As with many Eastern European cities, Bratislava has seen rapid changes since the end of Communist rule. The drab preconceptions of a Communist town no longer hold true and there has been a renaissance of building activity.
Emphasis has been on restoring many of the historical buildings and monuments to their former glory. New architecture is replacing the often mono-builds, typical of the communist era. The city is continually moving forward and new buildings and industries continue to grow.
Bratislava regularly attracts international festivals and exhibitions such as the Bratislava Music Festival and Bratislava Jazz Days. It offers a variety of accommodation to suite backpackers to those wanting five star luxury hotels. There is an array of local and international food and the nightlife is alive and well.

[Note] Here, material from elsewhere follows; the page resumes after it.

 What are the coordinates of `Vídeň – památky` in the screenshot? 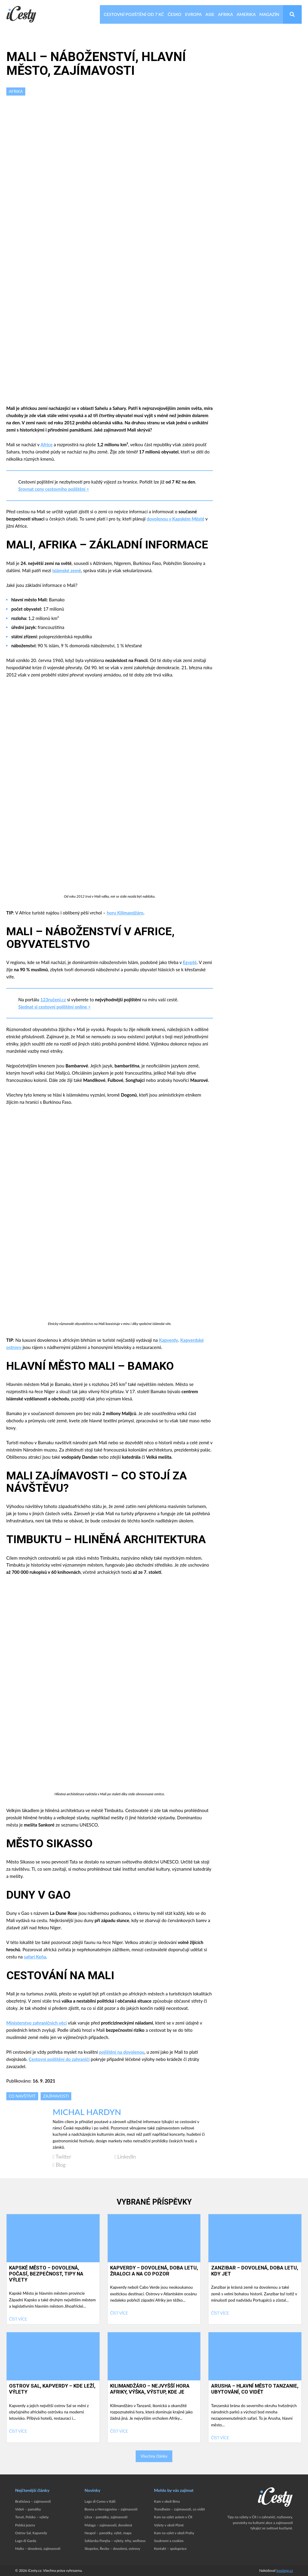 It's located at (28, 2509).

Bratislava is a friendly city, with a well-defined transport system, including tram lines. It appears to be less crowded than other more popular, well known capital cities but this will probably change a more and more travelers realize its potential.
The city is only 80km away from Vienna by road, which means less that one hour by car. Trains leave every half an hour from Wien Südbahnhof and tickets cost as little as 29 euros. It is also possible to get the bus from Sudtirolerplatz Bus Terminal, although this takes a bit longer than the car or the train (about 1.5 hours).